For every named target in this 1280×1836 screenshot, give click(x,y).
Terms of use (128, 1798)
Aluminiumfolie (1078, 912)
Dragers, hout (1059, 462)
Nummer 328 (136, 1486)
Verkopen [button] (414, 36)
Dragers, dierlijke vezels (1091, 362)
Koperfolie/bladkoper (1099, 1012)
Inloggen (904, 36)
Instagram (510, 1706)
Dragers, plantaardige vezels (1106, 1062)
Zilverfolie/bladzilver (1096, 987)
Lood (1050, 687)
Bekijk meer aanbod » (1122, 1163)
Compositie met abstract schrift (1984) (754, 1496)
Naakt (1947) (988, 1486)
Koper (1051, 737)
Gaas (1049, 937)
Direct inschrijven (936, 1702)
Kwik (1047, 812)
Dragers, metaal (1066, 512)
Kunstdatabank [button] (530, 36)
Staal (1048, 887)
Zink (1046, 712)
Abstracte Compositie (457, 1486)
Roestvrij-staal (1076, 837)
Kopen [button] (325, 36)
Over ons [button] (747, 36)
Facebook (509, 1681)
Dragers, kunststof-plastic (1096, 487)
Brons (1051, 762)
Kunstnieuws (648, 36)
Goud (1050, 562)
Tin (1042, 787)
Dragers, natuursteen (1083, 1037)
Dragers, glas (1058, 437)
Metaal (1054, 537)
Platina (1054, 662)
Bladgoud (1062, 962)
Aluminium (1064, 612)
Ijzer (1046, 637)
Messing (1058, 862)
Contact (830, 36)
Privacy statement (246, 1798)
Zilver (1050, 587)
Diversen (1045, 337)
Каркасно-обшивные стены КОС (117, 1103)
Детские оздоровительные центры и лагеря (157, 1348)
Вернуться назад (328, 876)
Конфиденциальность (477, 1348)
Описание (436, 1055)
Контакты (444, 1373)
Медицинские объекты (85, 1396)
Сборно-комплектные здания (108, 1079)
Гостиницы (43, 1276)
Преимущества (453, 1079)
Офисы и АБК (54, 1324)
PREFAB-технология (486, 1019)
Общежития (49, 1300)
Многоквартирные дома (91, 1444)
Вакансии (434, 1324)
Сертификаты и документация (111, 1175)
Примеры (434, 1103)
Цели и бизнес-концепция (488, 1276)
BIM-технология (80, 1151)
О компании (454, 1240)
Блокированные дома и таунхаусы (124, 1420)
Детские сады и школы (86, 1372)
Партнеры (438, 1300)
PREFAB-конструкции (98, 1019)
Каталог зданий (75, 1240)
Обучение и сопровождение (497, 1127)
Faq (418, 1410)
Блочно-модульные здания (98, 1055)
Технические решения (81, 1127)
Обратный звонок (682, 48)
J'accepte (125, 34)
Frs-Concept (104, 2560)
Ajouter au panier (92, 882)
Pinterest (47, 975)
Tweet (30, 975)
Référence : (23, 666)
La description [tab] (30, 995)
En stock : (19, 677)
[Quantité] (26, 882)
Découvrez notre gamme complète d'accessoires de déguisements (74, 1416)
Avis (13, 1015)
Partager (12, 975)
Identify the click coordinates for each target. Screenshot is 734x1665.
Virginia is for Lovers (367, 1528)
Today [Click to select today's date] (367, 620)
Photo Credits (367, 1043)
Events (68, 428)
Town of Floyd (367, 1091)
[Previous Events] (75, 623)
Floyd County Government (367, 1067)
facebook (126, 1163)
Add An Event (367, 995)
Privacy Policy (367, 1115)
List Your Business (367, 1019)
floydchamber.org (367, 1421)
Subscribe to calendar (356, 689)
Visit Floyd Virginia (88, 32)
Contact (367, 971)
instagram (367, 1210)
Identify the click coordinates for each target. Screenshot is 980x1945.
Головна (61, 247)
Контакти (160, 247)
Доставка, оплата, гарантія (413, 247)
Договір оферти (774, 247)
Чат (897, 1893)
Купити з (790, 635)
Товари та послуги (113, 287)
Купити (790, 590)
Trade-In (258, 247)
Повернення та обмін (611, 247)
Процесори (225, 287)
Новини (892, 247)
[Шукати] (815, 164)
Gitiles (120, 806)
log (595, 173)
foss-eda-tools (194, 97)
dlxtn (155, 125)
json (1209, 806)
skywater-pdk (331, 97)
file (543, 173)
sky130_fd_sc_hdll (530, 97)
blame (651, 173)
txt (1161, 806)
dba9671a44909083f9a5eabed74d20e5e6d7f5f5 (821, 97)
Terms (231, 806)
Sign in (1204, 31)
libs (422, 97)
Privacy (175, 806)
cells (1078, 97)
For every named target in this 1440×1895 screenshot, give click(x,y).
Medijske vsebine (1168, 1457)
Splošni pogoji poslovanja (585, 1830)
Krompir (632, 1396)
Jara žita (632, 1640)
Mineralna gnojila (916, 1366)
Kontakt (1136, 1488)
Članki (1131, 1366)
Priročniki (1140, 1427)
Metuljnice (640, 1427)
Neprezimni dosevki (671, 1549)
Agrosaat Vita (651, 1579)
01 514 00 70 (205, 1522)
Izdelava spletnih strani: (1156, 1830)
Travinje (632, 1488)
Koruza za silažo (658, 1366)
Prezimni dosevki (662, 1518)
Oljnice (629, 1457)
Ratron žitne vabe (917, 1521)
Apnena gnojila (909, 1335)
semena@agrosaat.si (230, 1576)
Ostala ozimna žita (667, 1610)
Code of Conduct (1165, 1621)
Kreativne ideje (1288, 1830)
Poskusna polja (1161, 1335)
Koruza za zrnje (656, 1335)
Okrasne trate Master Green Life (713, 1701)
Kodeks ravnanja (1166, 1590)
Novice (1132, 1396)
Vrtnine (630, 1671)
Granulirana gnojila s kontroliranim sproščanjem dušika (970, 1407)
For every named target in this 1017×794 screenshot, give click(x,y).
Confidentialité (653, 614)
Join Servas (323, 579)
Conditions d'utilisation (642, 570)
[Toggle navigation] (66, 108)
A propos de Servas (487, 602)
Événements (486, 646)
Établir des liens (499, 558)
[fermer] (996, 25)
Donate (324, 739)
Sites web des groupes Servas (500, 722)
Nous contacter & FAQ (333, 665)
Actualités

Work order – Every line from the one that has "Krompir (632, 1396)" down to the last line above must be written out exactly, with both ends included and nothing else.

Written reply –
Krompir (632, 1396)
Jara žita (632, 1640)
Mineralna gnojila (916, 1366)
Kontakt (1136, 1488)
Članki (1131, 1366)
Priročniki (1140, 1427)
Metuljnice (640, 1427)
Neprezimni dosevki (671, 1549)
Agrosaat Vita (651, 1579)
01 514 00 70 (205, 1522)
Izdelava spletnih strani: (1156, 1830)
Travinje (632, 1488)
Koruza za silažo (658, 1366)
Prezimni dosevki (662, 1518)
Oljnice (629, 1457)
Ratron žitne vabe (917, 1521)
Apnena gnojila (909, 1335)
semena@agrosaat.si (230, 1576)
Ostala ozimna žita (667, 1610)
Code of Conduct (1165, 1621)
Kreativne ideje (1288, 1830)
Poskusna polja (1161, 1335)
Koruza za zrnje (656, 1335)
Okrasne trate Master Green Life (713, 1701)
Kodeks ravnanja (1166, 1590)
Novice (1132, 1396)
Vrtnine (630, 1671)
Granulirana gnojila s kontroliranim sproščanjem dušika (970, 1407)
For every named target in this 1017×794 screenshot, give click(x,y).
Confidentialité (653, 614)
Join Servas (323, 579)
Conditions d'utilisation (642, 570)
[Toggle navigation] (66, 108)
A propos de Servas (487, 602)
Événements (486, 646)
Établir des liens (499, 558)
[fermer] (996, 25)
Donate (324, 739)
Sites web des groupes Servas (500, 722)
Nous contacter & FAQ (333, 665)
Actualités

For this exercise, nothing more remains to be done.